In [53]:
from __future__ import division, print_function
import numpy as np
import os
import pandas as pd

DATA LINK: https://github.com/fedhere/PUI2016_fb55/blob/master/HW4_fb55/effectivenesofNYCPost-PrisonEmploymentPrograms_solution.ipynb

## Z-TEST - Example 1, Does new bus route improve commute time?

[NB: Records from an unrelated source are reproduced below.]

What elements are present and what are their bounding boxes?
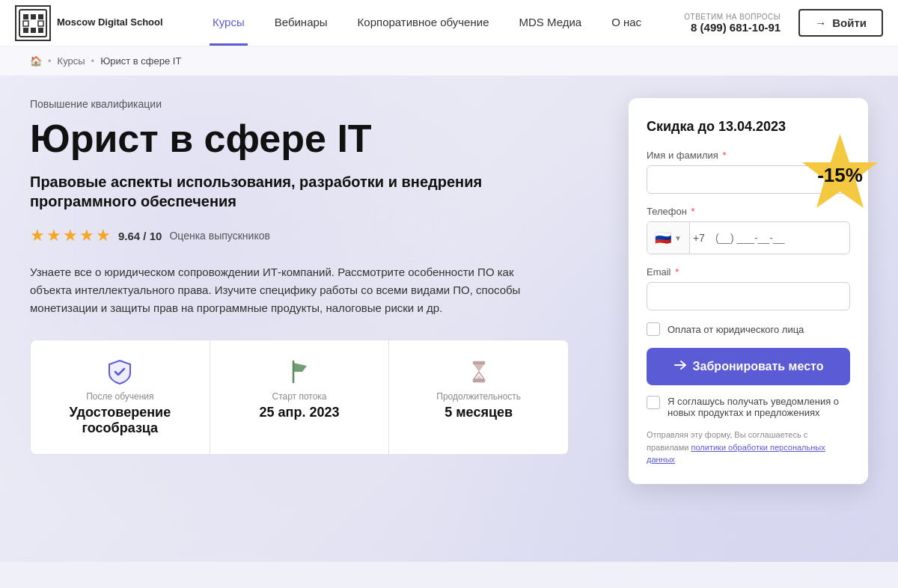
legal-payment-row: Оплата от юридического лица xyxy=(647,322,850,336)
breadcrumb-courses[interactable]: Курсы xyxy=(58,55,85,67)
info-card-certificate: После обучения Удостоверение гособразца xyxy=(30,340,210,455)
nav-courses[interactable]: Курсы xyxy=(210,1,248,46)
svg-rect-4 xyxy=(23,21,28,26)
email-input[interactable] xyxy=(647,282,850,310)
stars: ★ ★ ★ ★ ★ xyxy=(30,226,111,245)
logo-text: Moscow Digital School xyxy=(57,16,163,29)
nav-mds-media[interactable]: MDS Медиа xyxy=(516,1,584,46)
login-label: Войти xyxy=(832,16,867,29)
discount-badge: -15% xyxy=(797,132,883,218)
flag-emoji: 🇷🇺 xyxy=(655,230,671,246)
legal-payment-label: Оплата от юридического лица xyxy=(668,324,804,335)
certificate-label-small: После обучения xyxy=(53,391,187,402)
nav-corporate[interactable]: Корпоративное обучение xyxy=(355,1,492,46)
main-nav: Курсы Вебинары Корпоративное обучение MD… xyxy=(180,1,684,46)
breadcrumb-sep-2: • xyxy=(91,55,95,67)
chevron-down-icon: ▼ xyxy=(674,234,682,242)
svg-rect-1 xyxy=(23,14,28,19)
star-3: ★ xyxy=(63,226,78,245)
course-description: Узнаете все о юридическом сопровождении … xyxy=(30,263,539,317)
info-card-duration: Продолжительность 5 месяцев xyxy=(388,340,569,455)
discount-text: -15% xyxy=(797,132,883,218)
star-2: ★ xyxy=(46,226,61,245)
nav-about[interactable]: О нас xyxy=(608,1,644,46)
start-value: 25 апр. 2023 xyxy=(233,405,367,420)
breadcrumb-current: Юрист в сфере IT xyxy=(100,55,181,67)
info-cards: После обучения Удостоверение гособразца … xyxy=(30,340,569,455)
course-subtitle: Правовые аспекты использования, разработ… xyxy=(30,172,569,211)
nav-webinars[interactable]: Вебинары xyxy=(272,1,331,46)
svg-rect-5 xyxy=(38,21,43,26)
discount-percent-label: -15% xyxy=(817,164,863,187)
home-icon[interactable]: 🏠 xyxy=(30,55,42,67)
shield-icon xyxy=(53,358,187,385)
logo-icon xyxy=(15,5,51,41)
course-title: Юрист в сфере IT xyxy=(30,117,569,160)
submit-icon xyxy=(674,358,687,375)
svg-rect-7 xyxy=(31,28,36,33)
svg-rect-2 xyxy=(31,14,36,19)
phone-input[interactable] xyxy=(708,224,850,251)
duration-label-small: Продолжительность xyxy=(412,391,546,402)
content-left: Повышение квалификации Юрист в сфере IT … xyxy=(30,98,569,455)
form-footer: Отправляя эту форму, Вы соглашаетесь с п… xyxy=(647,429,850,466)
submit-button[interactable]: Забронировать место xyxy=(647,348,850,385)
star-5: ★ xyxy=(96,226,111,245)
rating-row: ★ ★ ★ ★ ★ 9.64 / 10 Оценка выпускников xyxy=(30,226,569,245)
phone-area: ОТВЕТИМ НА ВОПРОСЫ 8 (499) 681-10-91 xyxy=(684,13,781,34)
submit-label: Забронировать место xyxy=(693,360,824,373)
svg-rect-8 xyxy=(38,28,43,33)
header-right: ОТВЕТИМ НА ВОПРОСЫ 8 (499) 681-10-91 → В… xyxy=(684,9,883,37)
header: Moscow Digital School Курсы Вебинары Кор… xyxy=(0,0,898,46)
svg-rect-6 xyxy=(23,28,28,33)
star-1: ★ xyxy=(30,226,45,245)
breadcrumb: 🏠 • Курсы • Юрист в сфере IT xyxy=(0,46,898,76)
email-field-group: Email * xyxy=(647,266,850,310)
phone-label: ОТВЕТИМ НА ВОПРОСЫ xyxy=(684,13,781,21)
login-icon: → xyxy=(815,16,826,29)
start-label-small: Старт потока xyxy=(233,391,367,402)
consent-checkbox[interactable] xyxy=(647,396,660,409)
rating-label: Оценка выпускников xyxy=(169,230,269,242)
consent-row: Я соглашусь получать уведомления о новых… xyxy=(647,396,850,418)
phone-code: +7 xyxy=(690,232,708,244)
logo-area: Moscow Digital School xyxy=(15,5,180,41)
hourglass-icon xyxy=(412,358,546,385)
breadcrumb-sep-1: • xyxy=(48,55,52,67)
login-button[interactable]: → Войти xyxy=(798,9,883,37)
phone-input-row: 🇷🇺 ▼ +7 xyxy=(647,221,850,254)
phone-number: 8 (499) 681-10-91 xyxy=(684,21,781,34)
star-4: ★ xyxy=(79,226,94,245)
email-label: Email * xyxy=(647,266,850,278)
info-card-start: Старт потока 25 апр. 2023 xyxy=(210,340,389,455)
svg-rect-3 xyxy=(38,14,43,19)
course-type: Повышение квалификации xyxy=(30,98,569,110)
rating-score: 9.64 / 10 xyxy=(118,230,162,242)
main-area: Повышение квалификации Юрист в сфере IT … xyxy=(0,76,898,562)
svg-rect-39 xyxy=(473,361,485,364)
legal-payment-checkbox[interactable] xyxy=(647,322,660,336)
consent-label: Я соглашусь получать уведомления о новых… xyxy=(668,396,850,418)
flag-icon xyxy=(233,358,367,385)
flag-select[interactable]: 🇷🇺 ▼ xyxy=(647,222,690,254)
certificate-value: Удостоверение гособразца xyxy=(53,405,187,436)
duration-value: 5 месяцев xyxy=(412,405,546,420)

*Research Question: Is the new bus route for line X8 improving commute time (travel time at peak hours)?*

H0: the commute time is the same or longer with the new bus route as it was before: 

**TimeNew.mean >= TimeOld.mean, significance level = 0.05.**

Ha: the commute time is shorter with the new bus route as it was before: 

**TimeNew.mean < TimeOld.mean**

In [7]:
os.system("curl -O https://raw.githubusercontent.com/fedhere/PUI2016_fb55/master/Lab3_fb55/times.txt")
os.system("mv times.txt " + os.getenv("PUIDATA"))

0

In [9]:
times = pd.read_csv(os.getenv('PUIDATA') + '/' + 'times.txt', names=['durations'], header = None)
times.head()

Unnamed: 0,durations
0,31.622239
1,32.821376
2,30.229101
3,31.413766
4,39.01055


In [10]:
(type(times))

pandas.core.frame.DataFrame

In [13]:
#times.durations.values
df = times.durations.values

In [20]:
mean_pop = 36  # given
sd_pop = 6  #given
mean_sample = df.mean()
sd_sample = df.std()
N = len(times)
alpha = 0.05

In [21]:
z = (mean_pop - mean_sample) / (sd_pop / np.sqrt(N))
z

2.5563971861666701

In [22]:
# OPTIONAL

print("Z score for Bus X8 rerouting: {0:.1f}".format(z))
print("This means we are {0:.1f} standard deviations away".format(z))
print("from the mean of the old trip duration\n\n")
if z > 2:
    result = "IS REJECTED"
else: 
    result = "CANNOT BE REJECTED"

print("The Null Hypothesis that the new route does not improve commuting")
print("{0:s} at the {1:.1f}% significance level".format(result, 100*(1-alpha)))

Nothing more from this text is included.